### RECORDS FOR THIS EXERCISE

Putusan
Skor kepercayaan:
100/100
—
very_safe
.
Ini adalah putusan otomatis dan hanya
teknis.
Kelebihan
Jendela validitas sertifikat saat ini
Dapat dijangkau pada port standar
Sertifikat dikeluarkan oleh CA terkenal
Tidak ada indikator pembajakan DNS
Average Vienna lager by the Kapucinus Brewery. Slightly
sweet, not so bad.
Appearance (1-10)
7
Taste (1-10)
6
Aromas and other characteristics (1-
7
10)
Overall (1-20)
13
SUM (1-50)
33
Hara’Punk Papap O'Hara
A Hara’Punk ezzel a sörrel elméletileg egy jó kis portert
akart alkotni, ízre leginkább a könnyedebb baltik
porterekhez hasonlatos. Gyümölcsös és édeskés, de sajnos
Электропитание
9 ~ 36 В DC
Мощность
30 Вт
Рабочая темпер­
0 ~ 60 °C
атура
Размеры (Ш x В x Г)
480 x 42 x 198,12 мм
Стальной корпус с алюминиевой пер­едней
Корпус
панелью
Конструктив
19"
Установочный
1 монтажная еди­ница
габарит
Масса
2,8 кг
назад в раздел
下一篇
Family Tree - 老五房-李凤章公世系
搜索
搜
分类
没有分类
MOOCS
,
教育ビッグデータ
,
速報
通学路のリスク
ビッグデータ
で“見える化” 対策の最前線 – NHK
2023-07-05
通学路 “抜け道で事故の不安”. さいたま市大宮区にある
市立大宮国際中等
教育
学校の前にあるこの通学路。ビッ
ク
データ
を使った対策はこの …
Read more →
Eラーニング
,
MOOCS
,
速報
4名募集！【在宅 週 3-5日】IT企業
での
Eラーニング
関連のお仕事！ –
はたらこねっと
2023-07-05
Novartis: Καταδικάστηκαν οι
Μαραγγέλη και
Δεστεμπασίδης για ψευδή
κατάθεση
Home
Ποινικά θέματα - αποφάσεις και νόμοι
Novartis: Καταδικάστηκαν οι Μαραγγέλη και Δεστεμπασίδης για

==

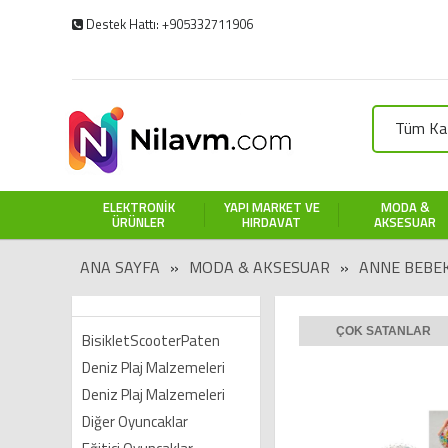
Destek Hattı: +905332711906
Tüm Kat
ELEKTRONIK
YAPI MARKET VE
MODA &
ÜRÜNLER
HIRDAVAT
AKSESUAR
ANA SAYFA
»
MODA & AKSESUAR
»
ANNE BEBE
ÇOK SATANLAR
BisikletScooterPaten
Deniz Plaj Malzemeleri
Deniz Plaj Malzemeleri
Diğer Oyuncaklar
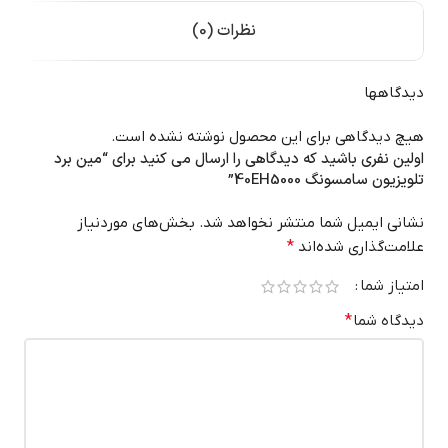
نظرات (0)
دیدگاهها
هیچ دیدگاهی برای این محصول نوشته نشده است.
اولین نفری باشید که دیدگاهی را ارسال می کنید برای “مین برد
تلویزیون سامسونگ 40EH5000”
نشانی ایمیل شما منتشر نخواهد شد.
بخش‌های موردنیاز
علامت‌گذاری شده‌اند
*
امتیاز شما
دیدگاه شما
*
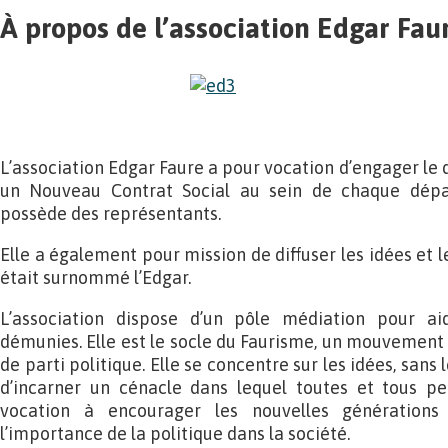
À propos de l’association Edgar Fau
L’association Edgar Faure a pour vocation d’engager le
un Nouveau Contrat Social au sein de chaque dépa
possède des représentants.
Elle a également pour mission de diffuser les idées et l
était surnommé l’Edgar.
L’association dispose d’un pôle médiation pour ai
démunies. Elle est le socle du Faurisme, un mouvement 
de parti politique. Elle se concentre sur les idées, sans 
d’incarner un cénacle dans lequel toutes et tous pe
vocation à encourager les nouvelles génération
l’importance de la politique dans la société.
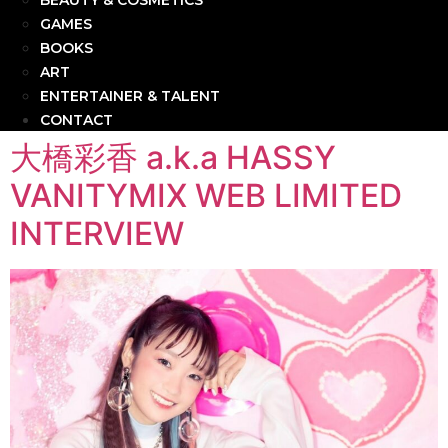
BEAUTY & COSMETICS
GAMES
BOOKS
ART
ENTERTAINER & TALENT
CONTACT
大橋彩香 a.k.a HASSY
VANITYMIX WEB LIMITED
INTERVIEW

### YOUR INSTRUCTIONS
Your task is to list each line of the records with the word "Καταδικάστηκαν".

### EXPECTED ANSWER
Novartis: Καταδικάστηκαν οι
Novartis: Καταδικάστηκαν οι Μαραγγέλη και Δεστεμπασίδης για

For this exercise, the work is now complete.